►

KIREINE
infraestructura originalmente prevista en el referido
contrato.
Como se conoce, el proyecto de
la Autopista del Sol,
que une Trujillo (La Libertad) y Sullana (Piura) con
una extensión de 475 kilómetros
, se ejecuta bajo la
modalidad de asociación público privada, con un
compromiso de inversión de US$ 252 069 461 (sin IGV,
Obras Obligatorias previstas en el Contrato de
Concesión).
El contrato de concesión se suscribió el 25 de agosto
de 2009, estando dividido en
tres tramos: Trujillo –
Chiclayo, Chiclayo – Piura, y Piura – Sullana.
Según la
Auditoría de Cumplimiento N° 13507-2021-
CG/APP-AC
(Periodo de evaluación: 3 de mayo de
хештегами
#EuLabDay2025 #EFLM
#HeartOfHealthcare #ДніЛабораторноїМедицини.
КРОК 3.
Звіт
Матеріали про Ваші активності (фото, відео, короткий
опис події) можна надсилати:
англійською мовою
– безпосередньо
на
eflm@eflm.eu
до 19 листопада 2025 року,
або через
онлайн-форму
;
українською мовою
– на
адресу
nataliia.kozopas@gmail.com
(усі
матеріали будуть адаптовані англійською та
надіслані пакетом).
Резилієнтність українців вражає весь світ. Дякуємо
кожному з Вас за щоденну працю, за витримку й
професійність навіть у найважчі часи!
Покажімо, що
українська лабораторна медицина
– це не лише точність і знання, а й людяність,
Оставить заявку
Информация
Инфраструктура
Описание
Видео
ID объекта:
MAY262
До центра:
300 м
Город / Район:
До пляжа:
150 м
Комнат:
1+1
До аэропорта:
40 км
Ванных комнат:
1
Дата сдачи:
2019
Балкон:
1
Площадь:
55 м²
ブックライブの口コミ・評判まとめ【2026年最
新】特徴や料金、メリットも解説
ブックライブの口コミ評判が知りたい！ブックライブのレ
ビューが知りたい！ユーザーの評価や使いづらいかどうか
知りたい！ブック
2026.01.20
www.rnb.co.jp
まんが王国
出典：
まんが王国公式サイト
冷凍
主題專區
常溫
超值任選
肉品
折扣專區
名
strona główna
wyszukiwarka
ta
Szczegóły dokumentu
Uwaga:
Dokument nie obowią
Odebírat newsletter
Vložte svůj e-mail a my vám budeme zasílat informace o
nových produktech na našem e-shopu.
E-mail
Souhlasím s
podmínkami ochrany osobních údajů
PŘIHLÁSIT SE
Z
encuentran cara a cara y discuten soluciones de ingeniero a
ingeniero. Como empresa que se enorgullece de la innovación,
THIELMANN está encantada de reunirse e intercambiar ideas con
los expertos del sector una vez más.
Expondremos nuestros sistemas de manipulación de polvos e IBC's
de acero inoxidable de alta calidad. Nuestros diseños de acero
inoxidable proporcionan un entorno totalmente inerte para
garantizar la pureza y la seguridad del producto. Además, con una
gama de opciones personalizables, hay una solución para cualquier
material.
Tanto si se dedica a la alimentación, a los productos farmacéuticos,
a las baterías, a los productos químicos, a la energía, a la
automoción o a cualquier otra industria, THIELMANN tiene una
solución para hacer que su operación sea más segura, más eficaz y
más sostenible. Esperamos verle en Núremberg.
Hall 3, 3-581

◄

EXERCISE PROMPT
Go through the entries above and report every line in which the word "cualquier" appears.

RESULT OF THE EXERCISE
gama de opciones personalizables, hay una solución para cualquier
automoción o a cualquier otra industria, THIELMANN tiene una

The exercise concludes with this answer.